À la fois pays sahélien et côtier, le Sénégal est exposé à plusieurs risques climatiques, notamment la variabilité des précipitations, les sécheresses, la salinisation des terres, l’érosion côtière et l’élévation du niveau de la mer.
Des phénomènes qui exercent déjà une pression importante sur plusieurs secteurs stratégiques de l’économie nationale, parmi lesquels l’agriculture, la pêche, le tourisme, les infrastructures et l’habitat.
Pour faire face à ces défis, le Sénégal s’est doté de plusieurs instruments de planification climatique, dont sa Contribution déterminée au niveau national (CDN), son Plan national d’adaptation (PNA) et différentes stratégies sectorielles destinées à renforcer la résilience du pays.
Mais pour la CCRS, l’efficacité de ces politiques dépend aussi de la capacité des pouvoirs publics à mesurer de manière précise les progrès réalisés.
Les indicateurs d’adaptation doivent ainsi servir de véritables outils d’aide à la décision. Ils devraient permettre de mieux piloter les politiques publiques, d’améliorer la coordination entre les institutions, d’évaluer les bénéfices des actions menées et de renforcer la capacité du Sénégal à mobiliser des financements climatiques.
Pour sa part, Idy Niang, Conseiller technique à la DCCTEFV, a insisté sur la nécessité de disposer d’indicateurs adaptés aux réalités nationales.
Il a rappelé que le changement climatique représente aujourd’hui un défi majeur pour le développement durable du Sénégal, affectant aussi bien les populations que les infrastructures, les écosystèmes et les secteurs économiques.
Dans le cadre du projet PACO, les travaux techniques ont notamment permis de réfléchir à un cadre harmonisé d’indicateurs dans deux secteurs stratégiques : les infrastructures de transport terrestre et le tourisme.
Ces deux domaines, essentiels à l’activité économique et au développement du pays, sont également particulièrement exposés aux risques climatiques.

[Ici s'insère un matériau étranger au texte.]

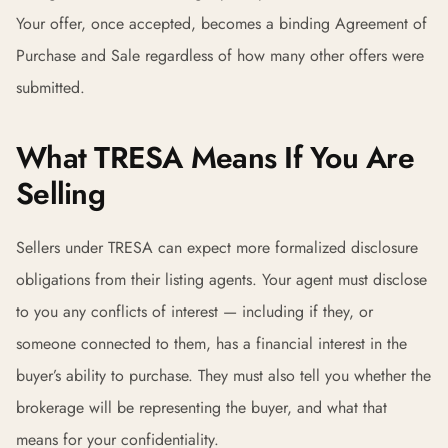
Your offer, once accepted, becomes a binding Agreement of
Purchase and Sale regardless of how many other offers were
submitted.
What TRESA Means If You Are
Selling
Sellers under TRESA can expect more formalized disclosure
obligations from their listing agents. Your agent must disclose
to you any conflicts of interest — including if they, or
someone connected to them, has a financial interest in the
buyer’s ability to purchase. They must also tell you whether the
brokerage will be representing the buyer, and what that
means for your confidentiality.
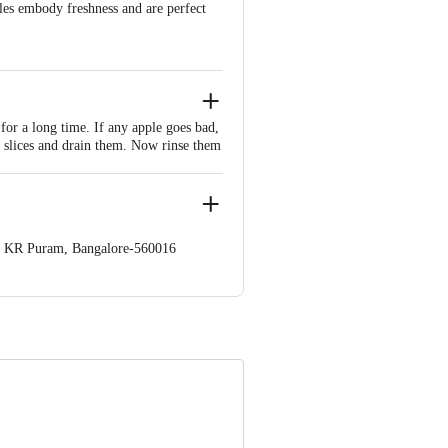
ples embody freshness and are perfect
for a long time. If any apple goes bad,
ut slices and drain them. Now rinse them
 and pies. Roast apple peel into a crispy
op. KR Puram, Bangalore-560016
 Concepts Private Limited, Ranka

La mise en place d’indicateurs robustes doit permettre de mieux suivre les progrès accomplis en matière d’adaptation, d’améliorer le rapportage national et international et surtout d’orienter les investissements vers les actions susceptibles de produire les meilleurs résultats.
Durant les deux jours de l’atelier, les participants sont appelés à examiner les résultats de l’étude, à analyser les indicateurs existants et à étudier les fiches techniques proposées.

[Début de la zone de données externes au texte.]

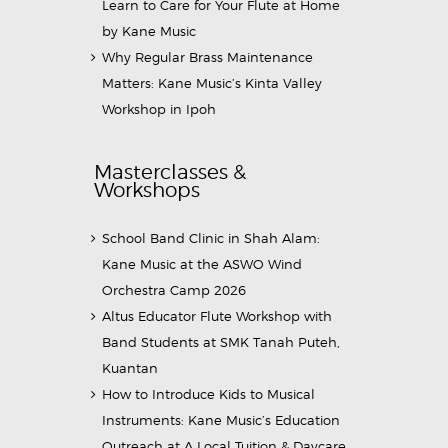
Learn to Care for Your Flute at Home
by Kane Music
Why Regular Brass Maintenance
Matters: Kane Music’s Kinta Valley
Workshop in Ipoh
Masterclasses &
Workshops
School Band Clinic in Shah Alam:
Kane Music at the ASWO Wind
Orchestra Camp 2026
Altus Educator Flute Workshop with
Band Students at SMK Tanah Puteh,
Kuantan
How to Introduce Kids to Musical
Instruments: Kane Music’s Education
Outreach at A Local Tuition & Daycare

Des travaux de groupe permettront également de recueillir les contributions des différents acteurs afin d’améliorer les propositions et de définir les modalités pratiques d’intégration des indicateurs dans les systèmes sectoriels de suivi-évaluation.
Une démarche participative jugée essentielle par les initiateurs, qui souhaitent disposer d’indicateurs à la fois pertinents sur le plan technique, réalistes, mesurables et suffisamment opérationnels pour être utilisés par les institutions concernées.
Au-delà du suivi des politiques publiques, la mise en place d’un système national harmonisé d’indicateurs revêt également une dimension financière.
La capacité à produire des données fiables sur les résultats et les impacts des actions d’adaptation peut en effet contribuer à renforcer la crédibilité du Sénégal auprès des partenaires techniques et financiers et à faciliter l’accès aux financements climatiques internationaux.
Le futur dispositif devrait également contribuer à améliorer la transparence de l’action climatique du pays et à répondre aux exigences du cadre renforcé de transparence de l’Accord de Paris.
Cette démarche s’inscrit dans les priorités du Plan d’Investissement Climat pour la Région du Sahel (PIC-RS 2025-2030), qui fait du renforcement des systèmes nationaux de planification, de suivi-évaluation et de mobilisation des financements climatiques un axe stratégique.